Create a new dir for the release, copy the old meta.yaml file in there. Create a new skeleton file just to get the new hash of the file on PyPI, then update the hash in the new meta.yaml file and you're ready to go. If you introduced or changed dependencies, you will have to do more, of course.

# we are still in REPO_ROOT/develop/anaconda_dist/recipe/
mkdir ${NEW_RELEASE}
cp ${OLD_RELEASE}/meta.yaml ${NEW_RELEASE}        
mkdir /tmp/condaishacky         # just don't ask, you do not wanna know why this is needed...
# Before running the next command, delete the directory REPO_ROOT/develop/anaconda_dist/recipe/brainload in case it exists
CONDA_BLD_PATH=/tmp/condaishacky conda skeleton pypi brainload --version ${NEW_VERSION}

This created a new skeleton file at REPO_ROOT/develop/anaconda_dist/recipe/brainload/meta.yaml. Open the file in a text editor and copy the file hash of the pypi release from there (see the sha256 line). This is the only reason why we need the file.

vim ${NEW_RELEASE}/meta.yaml         # Update the version at the top AND paste the hash in here.

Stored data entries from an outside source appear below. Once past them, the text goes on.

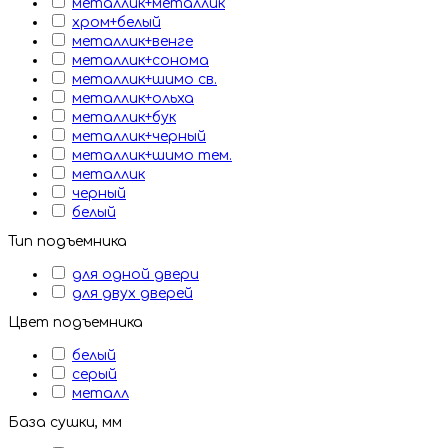
металлик+металлик
хром+белый
металлик+венге
металлик+сонома
металлик+шимо св.
металлик+ольха
металлик+бук
металлик+черный
металлик+шимо тем.
металлик
черный
белый
Тип подъемника
для одной двери
для двух дверей
Цвет подъемника
белый
серый
металл
База сушки, мм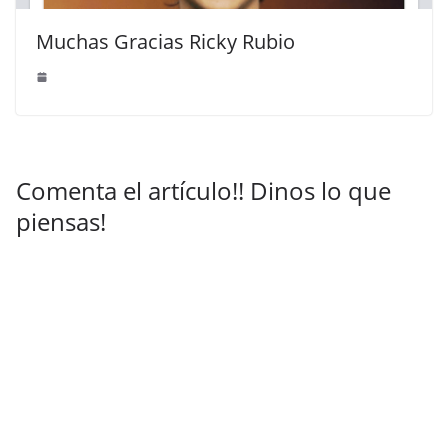
Muchas Gracias Ricky Rubio
Comenta el artículo!! Dinos lo que
piensas!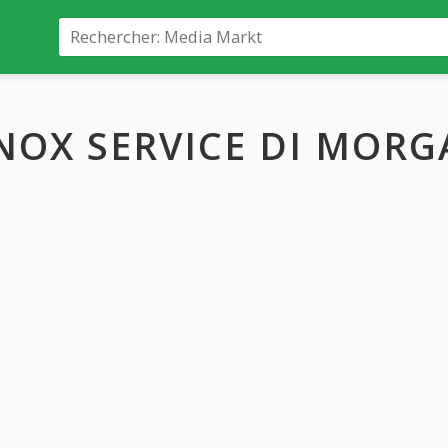
NOX SERVICE DI MORGA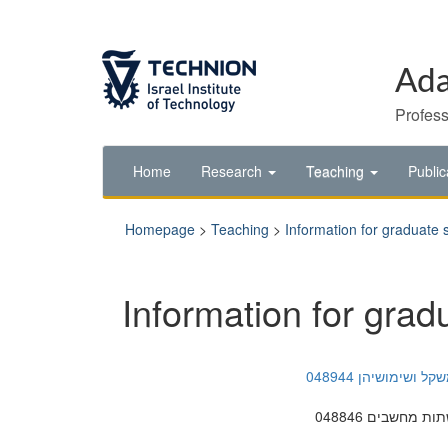
Skip
Skip
to
to
Content
navigation
Ada
Profess
Home
Research
Teaching
Public
Homepage
>
Teaching
>
Information for graduate 
Information for grad
ושימושיהן 048944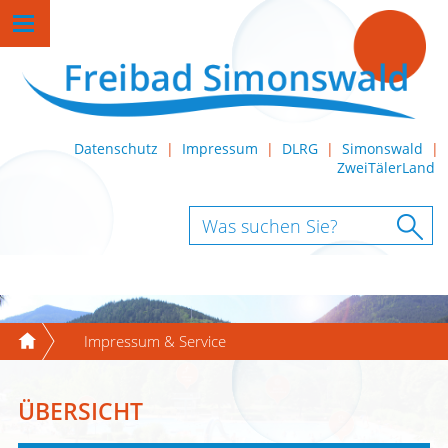
Datenschutz
|
Impressum
|
DLRG
|
Simonswald
|
ZweiTälerLand
Impressum & Service
ÜBERSICHT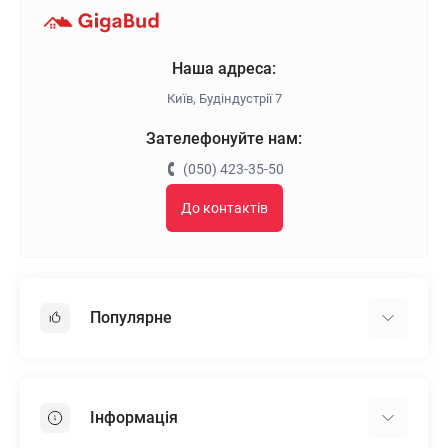
Наша адреса:
Київ, Будіндустрії 7
Зателефонуйте нам:
(050) 423-35-50
До контактів
Популярне
Гіпсокартон
OSB
Інформація
Пінопласт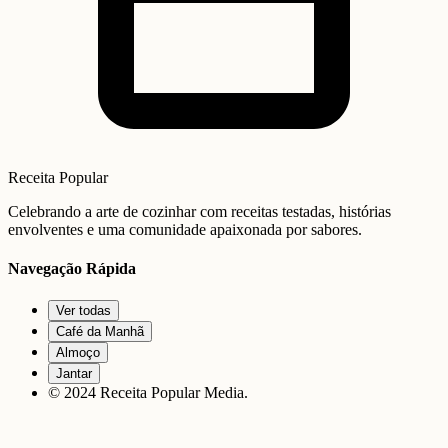
Receita Popular
Celebrando a arte de cozinhar com receitas testadas, histórias
envolventes e uma comunidade apaixonada por sabores.
Navegação Rápida
Ver todas
Café da Manhã
Almoço
Jantar
© 2024 Receita Popular Media.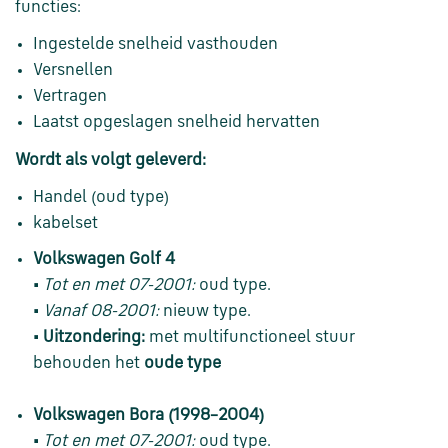
functies
:
Ingestelde snelheid vasthouden
Versnellen
Vertragen
Laatst opgeslagen snelheid hervatten
Wordt als volgt geleverd:
Handel (oud type)
kabelset
Volkswagen Golf 4
•
Tot en met 07-2001:
oud type.
•
Vanaf 08-2001:
nieuw type.
•
Uitzondering:
met multifunctioneel stuur
behouden het
oude type
Volkswagen Bora (1998–2004)
•
Tot en met 07-2001:
oud type.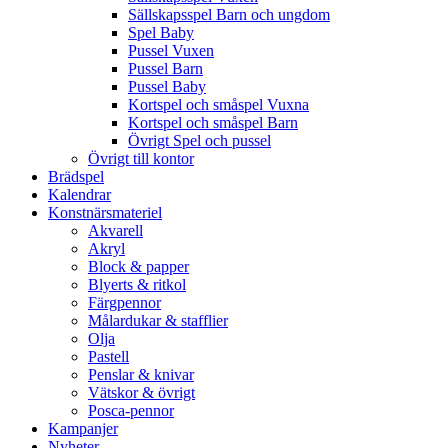
Sällskapsspel Barn och ungdom
Spel Baby
Pussel Vuxen
Pussel Barn
Pussel Baby
Kortspel och småspel Vuxna
Kortspel och småspel Barn
Övrigt Spel och pussel
Övrigt till kontor
Brädspel
Kalendrar
Konstnärsmateriel
Akvarell
Akryl
Block & papper
Blyerts & ritkol
Färgpennor
Målardukar & stafflier
Olja
Pastell
Penslar & knivar
Vätskor & övrigt
Posca-pennor
Kampanjer
Nyheter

Save and you have a new recipe.
Build the conda package
CONDA_BLD_PATH=/tmp/condaishacky conda-build ${NEW_RELEASE}                        # may take a while... will output the full path to the file in the end. You will need this soon.

When the build is done, upload the package:

anaconda upload /tmp/condaishacky/noarch/$PKG_FILENAME         # may ask for your condacloud credentials for brainload

Finally, add the conda recipe to the repo and delete the temporary directories:

git add ${NEW_RELEASE}
git commit -m "Added conda recipe for release ${NEW_RELEASE}."
rm -rf pkg_converted/ tmp_brainload/ /tmp/condaishacky

The conda package release is done, remember to create a new release on GitHub (see below).

Anaconda: How the base recipe was created

You do not have to do this again, but still here is how I created the meta.yaml file that can be found in develop/anaconda_dist/recipe.

It follows the official guide using the skeleton from PyPI method.

cd develop/anaconda_dist
conda update conda
conda create -y --name blbuild python=3.7                 # skip if you have done these steps before
conda activate blbuild
conda install -y conda-build anaconda-client conda-verify
mkdir /tmp/condaishacky         # just don't ask, you do not wanna know why this is needed...
CONDA_BLD_PATH=/tmp/condaishacky conda skeleton pypi brainload --version ${NEW_VERSION}

The last command created a skeleton version of the conda meta.yaml build file based on the setup.py file from pip and placed it in a new directory named brainload. So you should now have a file at REPO_ROOT/develop/anaconda_dist/brainload/meta_yaml. This skeleton version is not ready for usage though and the build will fail with it. To create the final version, the following steps were needed:

  • In the extra section, full in the recipe-maintainers information
  • In the about section, full in the doc_url and dev_url information (http://dfsp-spirit.github.io/brainload and https://github.com/dfsp-spirit/brainload)
  • Setuptools will download some dependencies at install time or later when installing via pip, e.g., pytest-runner, when you run python setup.py test. This does not work with conda, so you have to list all these dependencies manually in the meta.yaml file for conda. These dependencies currently are the following packages:
    • pytest
    • pytest-cov
    • pytest-runner

You have to add them in the following three sections:

- requirements | hosts
- requirements | run
- test | requires

Save the file meta.yaml, and you should have a working recipe.

Release on GitHub

Create a new release (from the tag we pushed earlier) on Github and attach the source and binary distributions created for PyPI. They are in REPO_ROOT/dist/.

This should be pretty self-explanatory, check the GitHub documentation if you need help.

Supported Python major versions

Official support for Python 2.7 will end in December 2019. Python >= 3.5 is now the default Python version for Brainload and we will drop support for Python 2.x soon.